В комнату заглянул Сакен и с ревом кинулся обратно на улицу. Тут и повстречал его Даниель. Быстрым шагом он вошел в дом. Поняв, что случилось, метнулся к телефону.
— Ах, почему же это я опоздал! — упрекал он себя, набирая номер «скорой помощи».
В этот день Даниель с отцом как раз вернулись из экспедиции в Кайракты. Кунтуар, узнав о смерти Армана, тоже сокрушался, что не смог вовремя подоспеть.
— Пьянство… — говорил Даниель. — Слишком рано он пристрастился к вину. Вот алкоголь и доконал парня.
— Не только это, — отозвался на слова сына Кунтуар. — Само пьянство было следствием многих причин. Покойная Акгуль всю жизнь дрожала над ним. Все, что ни сделает он плохого, старалась скрыть, все хорошее — преувеличить. Слепая любовь. Она никогда еще не доводила до хорошего. Умерла мать, и Арман не смог, не сумел противостоять первым же трудностям. Казалось, в вине — спасение или хотя бы облегчение страданий. Приходило привычное ощущение беззаботности… Вот в чем его трагедия.
— Да, вернись мы раньше сюда хоть на день! Я бы увез его с собой. Ведь так и решали.
ГЛАВА ВОСЬМАЯ
— Приехал к тебе поговорить, — сказал Кунтуар, усаживаясь в мягкое кресло около массивного стола, напротив Ергазы. Тот как сидел, так и не встал, не поприветствовал старого друга.
— О чем?
— Да обо всем понемногу. О жизни, о нас с тобой, об Армане…
— Любопытно. Если мы с тобою поговорим сейчас об Армане, он воскреснет, что ли?

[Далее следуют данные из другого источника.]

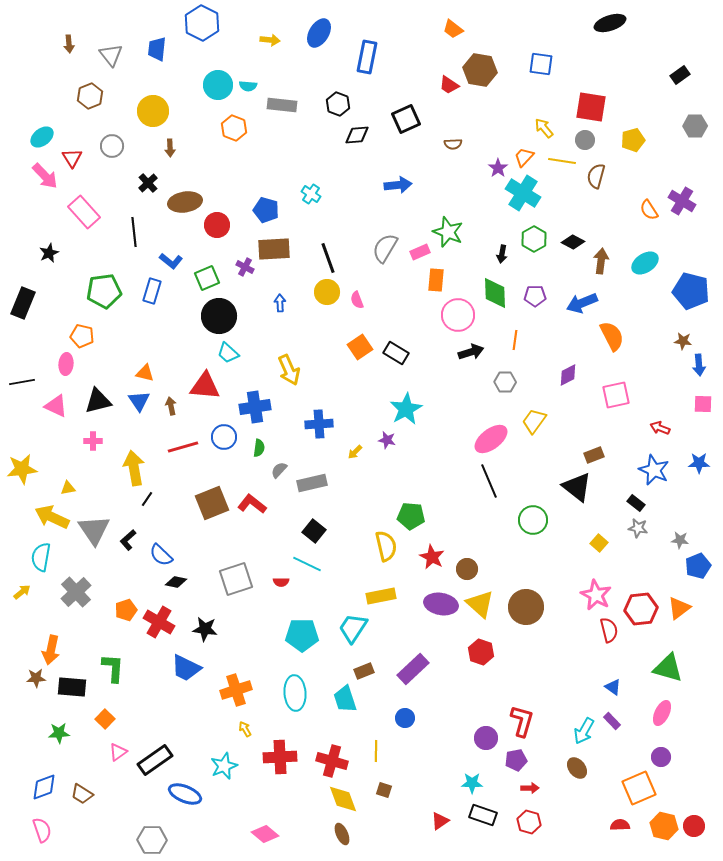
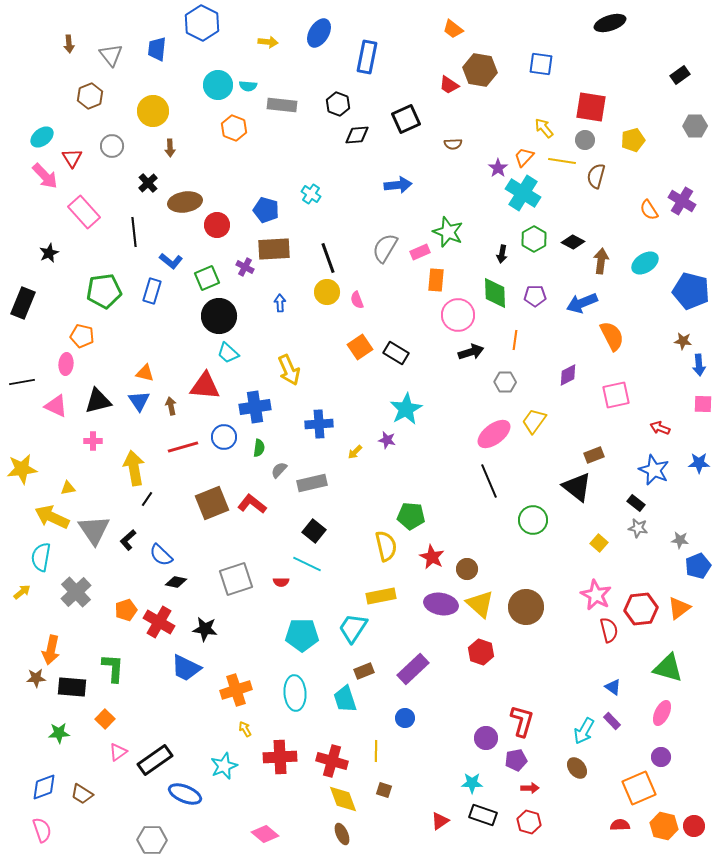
yellow arrow at (270, 40): moved 2 px left, 2 px down
pink ellipse at (491, 439): moved 3 px right, 5 px up
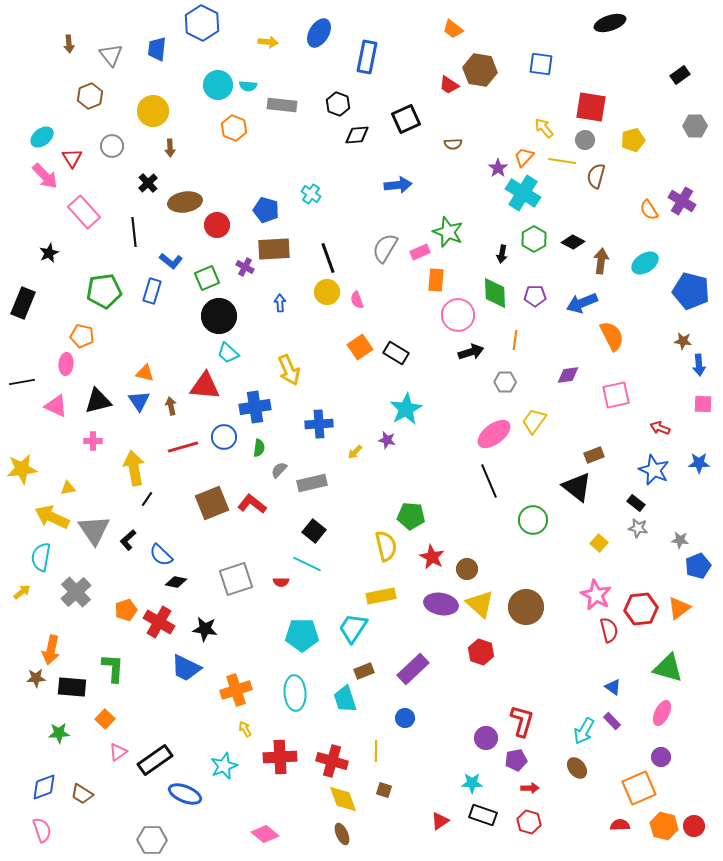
purple diamond at (568, 375): rotated 20 degrees clockwise
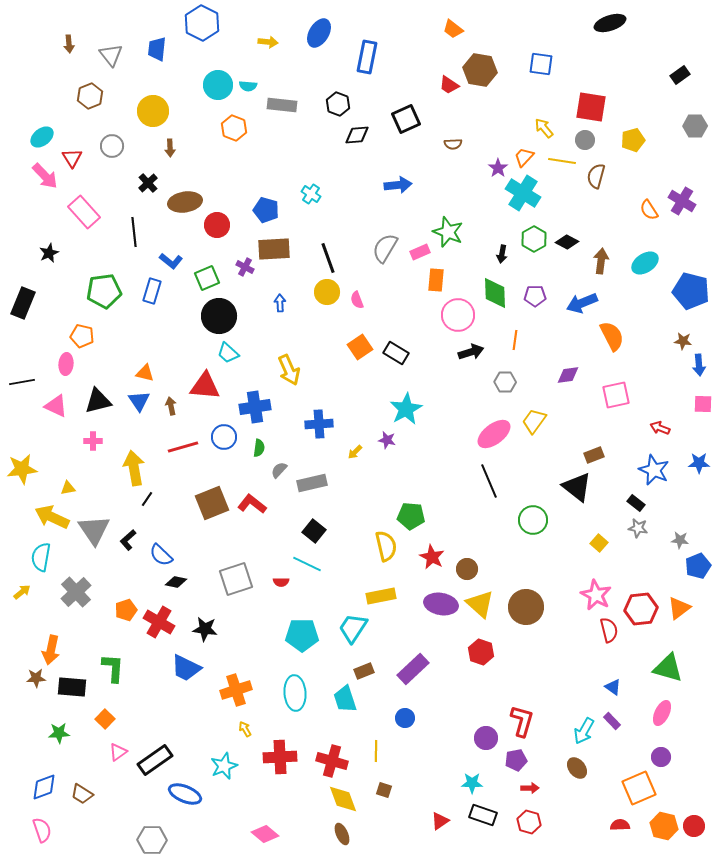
black diamond at (573, 242): moved 6 px left
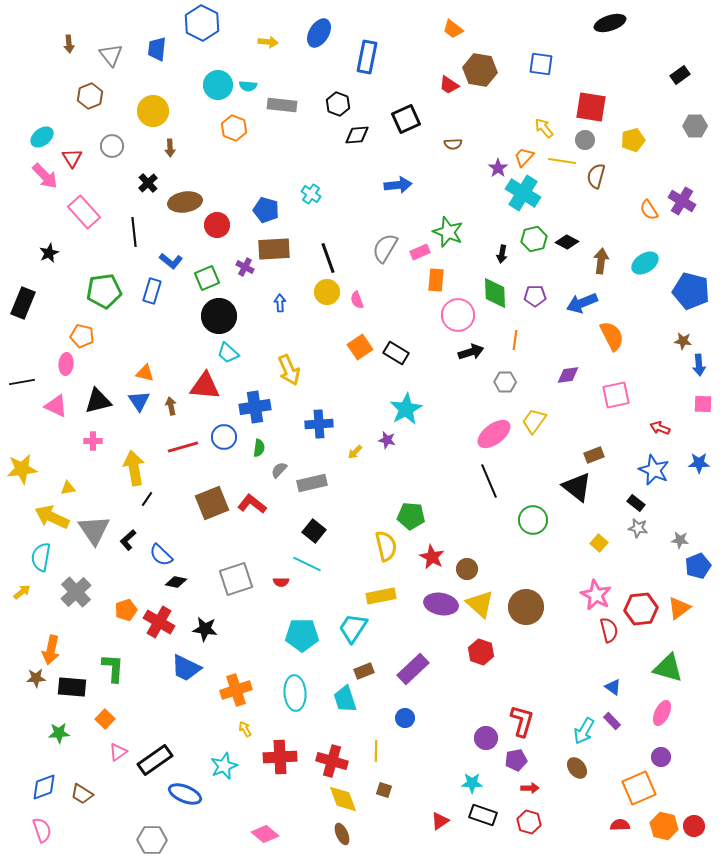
green hexagon at (534, 239): rotated 15 degrees clockwise
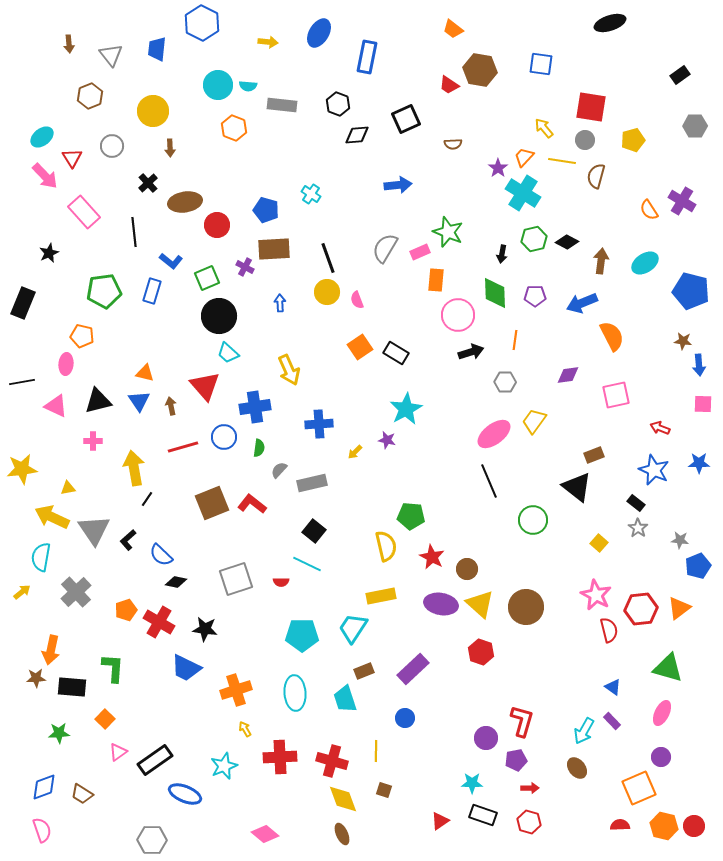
red triangle at (205, 386): rotated 44 degrees clockwise
gray star at (638, 528): rotated 24 degrees clockwise
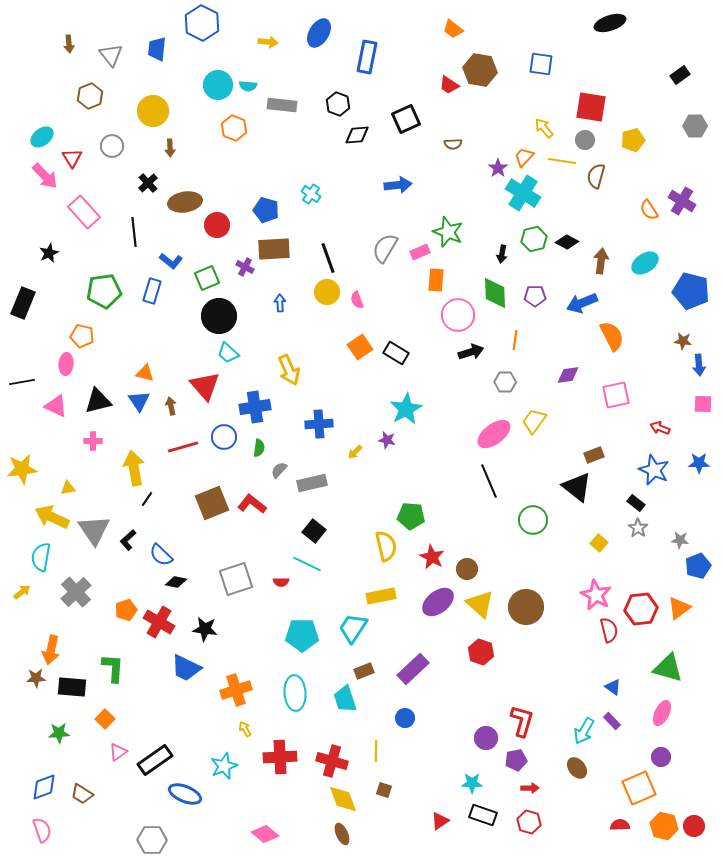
purple ellipse at (441, 604): moved 3 px left, 2 px up; rotated 48 degrees counterclockwise
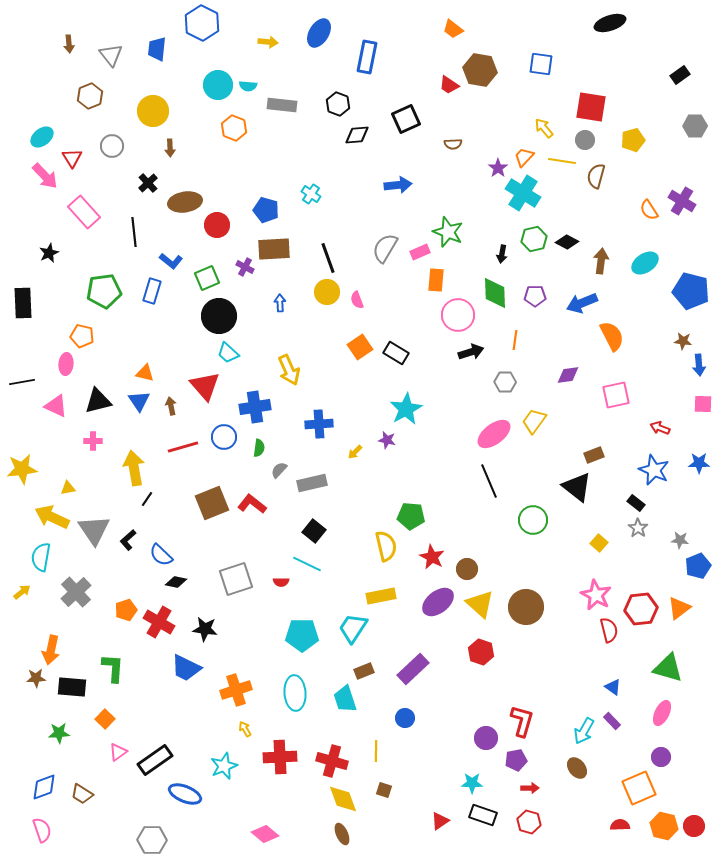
black rectangle at (23, 303): rotated 24 degrees counterclockwise
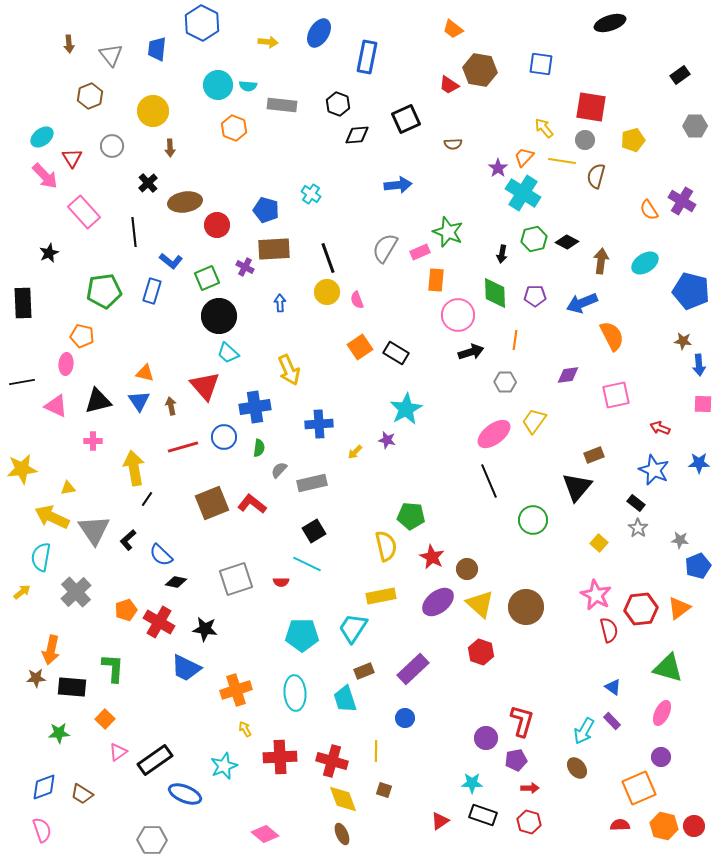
black triangle at (577, 487): rotated 32 degrees clockwise
black square at (314, 531): rotated 20 degrees clockwise
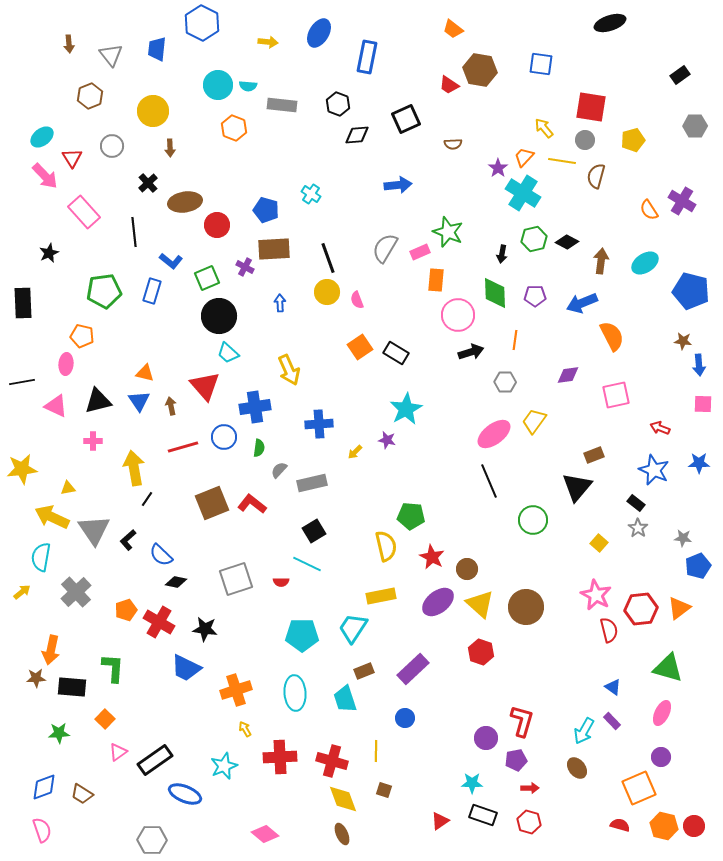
gray star at (680, 540): moved 3 px right, 2 px up
red semicircle at (620, 825): rotated 18 degrees clockwise
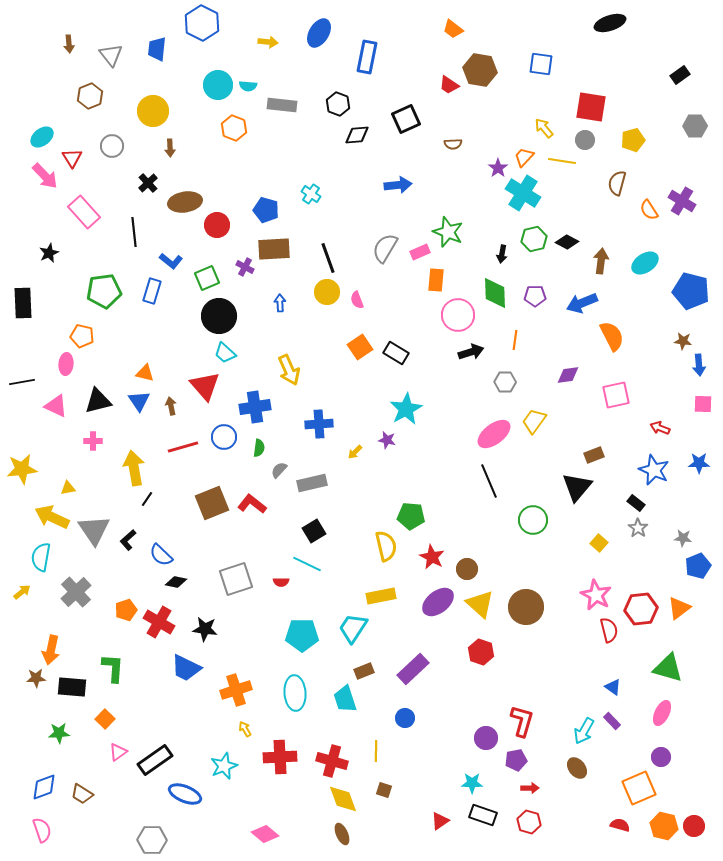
brown semicircle at (596, 176): moved 21 px right, 7 px down
cyan trapezoid at (228, 353): moved 3 px left
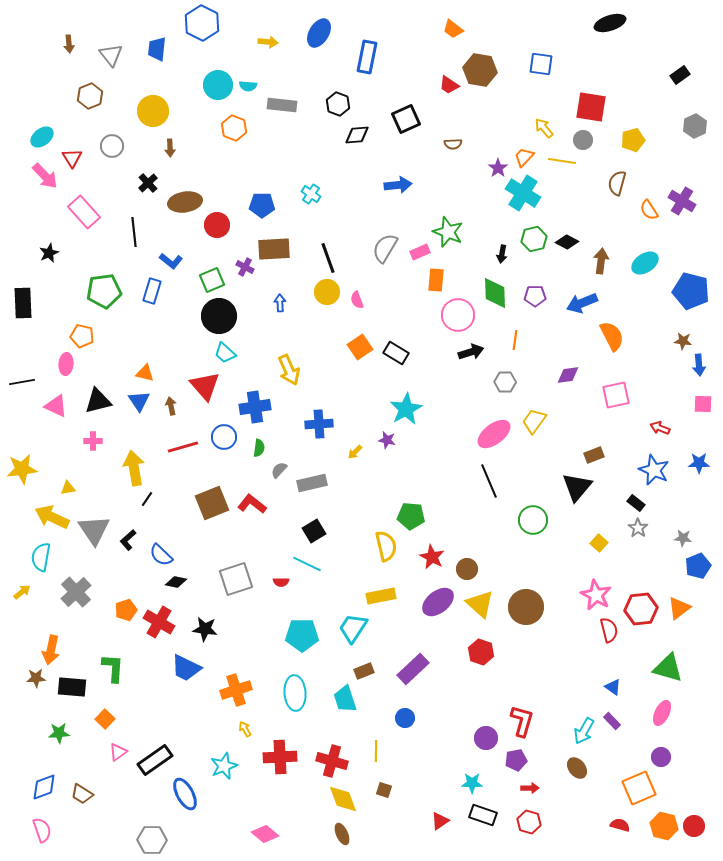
gray hexagon at (695, 126): rotated 25 degrees counterclockwise
gray circle at (585, 140): moved 2 px left
blue pentagon at (266, 210): moved 4 px left, 5 px up; rotated 15 degrees counterclockwise
green square at (207, 278): moved 5 px right, 2 px down
blue ellipse at (185, 794): rotated 40 degrees clockwise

— Зачем молоть вздор? — отрезал Кунтуар. — Ты же его отец, хоть и неродной. Даже кошка и та облизывает подброшенного ей щенка.
Ергазы рассмеялся:
— Ну, давай, давай! Выкладывай! Небось и слово «кошка» вылетело у тебя не случайно. Говорят, меня так за глаза кличут все мои недруги.
…Смерть Армана так опечалила старого археолога, что он несколько ночей не мог уснуть. Все перебирал в памяти его жизнь и пришел к выводу, что не один Арман повинен… Повинны в его гибели и некоторые друзья-товарищи. И Ергазы. Разве в том дело, кровный он тебе сын или нет? Раз вырос на твоих руках, значит — родной. Ты в первую голову и в ответе за его судьбу.